‘Hellraiser: Judgment’ Director Delivers Bad News To Fans


Hellraiser: Judgment has been a film that many hardcore Cenobite fans have been looking forward to since details of it leaked earlier this month with a director and star attached.

The star, Heather Langenkamp, is familiar to horror movie audiences from her turn as Nancy in the original A Nightmare on Elm Street as well as A Nightmare on Elm Street 3: Dream Warriors, and Wes Craven’s New Nightmare (where she played herself rather than her iconic character in a sort of meta thing).

Joining Langenkamp is director Gary Tunnicliffe, who is new to his position, but not new to the horror film industry. Tunnicliffe has done FX on films, such as Candyman, Halloween VI: The Curse of Michael Myers, and the My Bloody Valentine remake.

Tunnicliffe is also no stranger to the Hellraiser series, providing FX work on every sequel dating back to Hellraiser III: Hell on Earth in 1992.

That’s why it was a massive surprise this week when he revealed that the series’ original Pinhead (Doug Bradley) decided to bail on Hellraiser: Judgment over something as simple as a non-disclosure agreement (NDA).

Actually Bradley was the first guy to break the news on his official Facebook page.

The original Pinhead said the first that he heard of the new film “was around Christmas in a phone call from Gary Tunnicliffe, who was my make-up artist on Bloodline through Hellworld.”

Tunnicliffe had written the script for Hellraiser: Revelations, another film that Bradley was not involved with because of “the poor quality of the script,” Bradley said.

Further dissing the new film, Bradley asserted that “Clive Barker is not involved with this in any way, shape or form.”

He continued.

“Gary said he would send me a copy of the script when he had completed a second draft, but before I could be allowed to set eyes on the precious document, I was required to sign a gagging order. This was a three page document preventing me from talking about the script ‘in restrooms’, ‘on elevators’, ‘in restaurants’ or ‘in cellular telephone conversations which may be overheard’. [punctuation sic]”

Bradley said there was also “dark reference to ‘people talking out of turn at conventions,'” adding that he “read this thing in disbelief, and informed Gary I would not be signing it.”

Tunnicliffe gave a similar version of events, pointing out that NDAs are “pretty standard” in a report from HitFix.

“Doug wrote back to me,” said Tunnicliffe. “‘I’m going to make myself liable for a million bucks I don’t have just to read a d*** script?… I don’t think so.’ I was stunned, after all it was my ‘d***’ script and it let me know how he felt straight away.
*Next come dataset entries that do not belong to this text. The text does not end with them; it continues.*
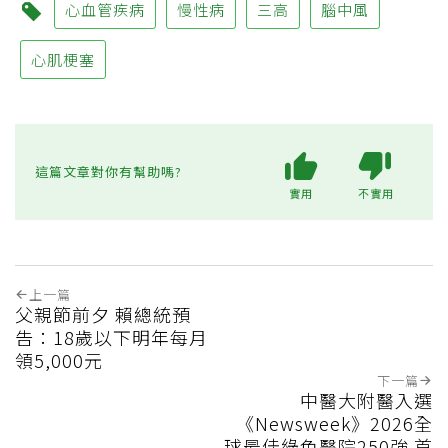
心血管疾病
慢性病
三高
腦中風
心肌梗塞
這篇文章對你有幫助嗎?
實用
不實用
上一篇
父親節前夕 賴總統預
告：18歲以下明年每月
領5,000元
下一篇
中醫大附醫入選
《Newsweek》2026全
球最佳綠色醫院250強 首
I wrote to him saying I was sorry he felt that way and the next day the search for a new Pinhead began.”

Tunnicliffe has apparently already found his new Pinhead, noting that he is “a classically trained stage and film actor who brings a great physical presence and more than a hint of Peter Cushing and Ralph Fiennes.”

The two sides of the story reveal that Bradley’s unwillingness to sign the NDA likely has less to do with the agreement and more to do with his disdain for the Hellraiser: Revelations script, which Tunnicliffe was also responsible for.

Rumor has it that Dimension Films made Revelations in a rush to hold onto the Hellraiser property, which Clive Barker is said to be eager to get back for a possible big budget reboot.

Instead the production house continues to churn out low-budget sequels to the original series. Bradley has starred in most of those films, but he drew the line with Revelations, and is a longtime friend of Barker’s.

So get ready for more of the same, Hellraiser fans, with a new guy wearing the pins for the second film straight.